Today, a powerhouse of the industry. Back then, a mobile trailer set up behind a seafood processing factory. Such is the journey of Four Hands, the Austin, Texas–based furniture manufacturer that supplies everyone from top designers to blue-chip retailers and rakes in more than half a billion dollars of annual revenue. To say it has been a long, strange trip would be an understatement.
When Matthew Briggs arrived on the scene in the late 1990s, the company was a distinctly marginal operation. “We were [a] weird little importer on the fringes of the industry around companies like Century or Bernhardt—the real companies doing real business,” Briggs tells host Dennis Scully on the latest episode of The Business of Home Podcast. “We couldn’t afford a real showroom in High Point [so] we were off campus. There’s been a shift in the industry, where older school businesses have gone away and lifestyle home furnishings companies like Four Hands have become the mainstream.”

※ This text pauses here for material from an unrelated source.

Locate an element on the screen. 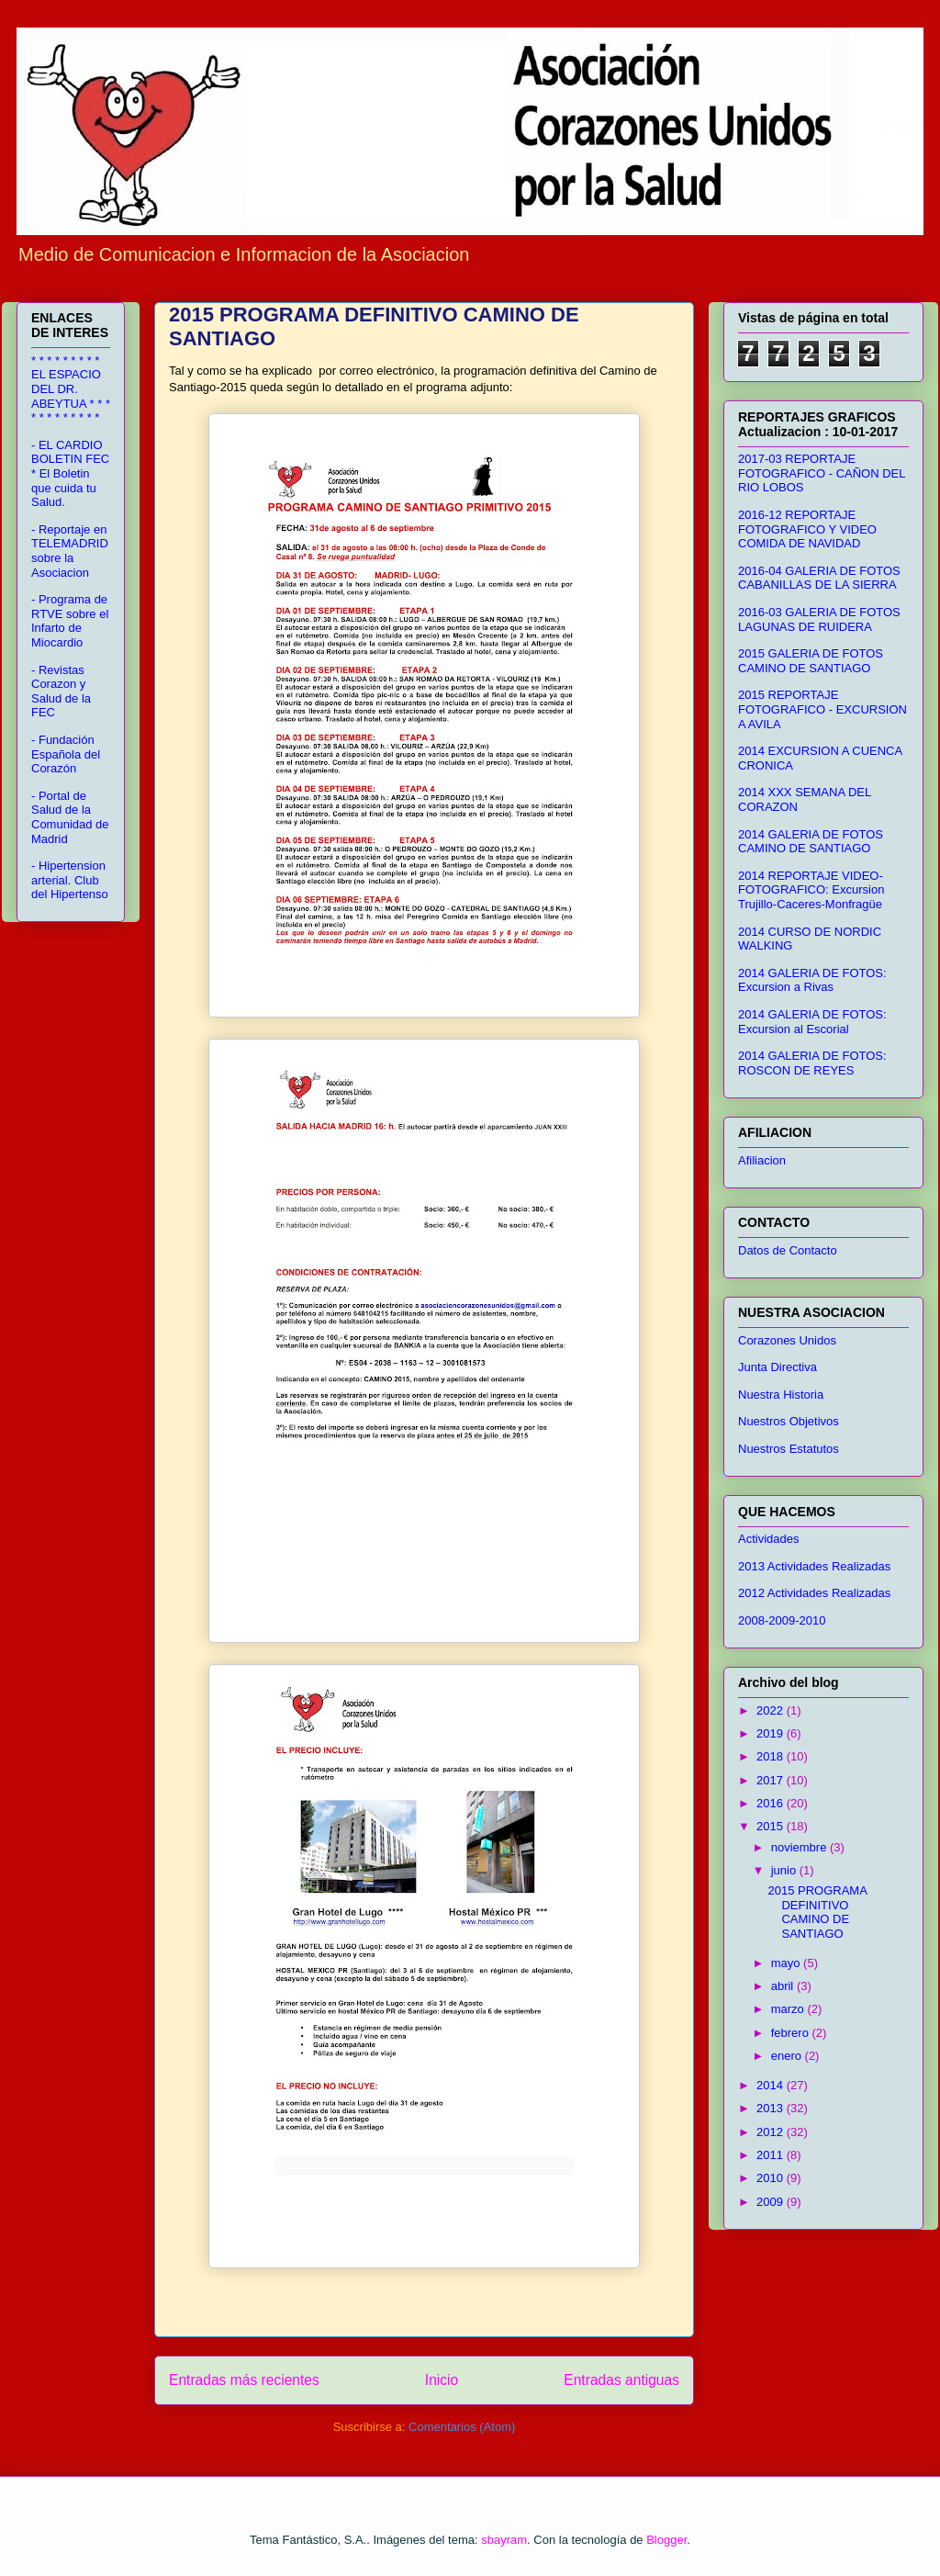 The height and width of the screenshot is (2576, 940). Inicio is located at coordinates (441, 2380).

What drove the change? To a large degree, design. In the wake of the 2008 recession, Briggs (by then, he was leading the company; today, he’s CEO) realized that wholesalers were going to be squeezed from both directions and oversaw a radical shift in the company’s strategy. They would bring on creative people and make the furniture themselves, putting them in a stronger position in the marketplace. At the time, Four Hands only designed 10 percent of its inventory. Today, it’s 90 percent. “Instead of being middlemen, we are the creative force behind the product we sell,” says Briggs.
For Four Hands, the past decade has mostly been a runaway success story. But on this episode of the show, Briggs shares a sobering look at the headwinds ahead, ranging from out-of-control shipping costs to rampant inflation, which he believes will prove fatal for smaller businesses in the industry. He also offers a candid appraisal of the radical shifts that have taken place over the past five years around pricing transparency and exclusivity.
“Whether it’s a designer or a retailer or anyone in this industry, I hear less and less conversations about how people want to be protected,” says Briggs. “People have figured out that to be relevant in this industry long-term where the internet does exist, you’ve got to find another way to add value and have people want to do business with you, other than lack of transparency or [the] ability to control a geographic region. These conversations were far more common five years ago. They just don’t happen anymore. Everyone has figured out they’ve got to find their own way to add value.”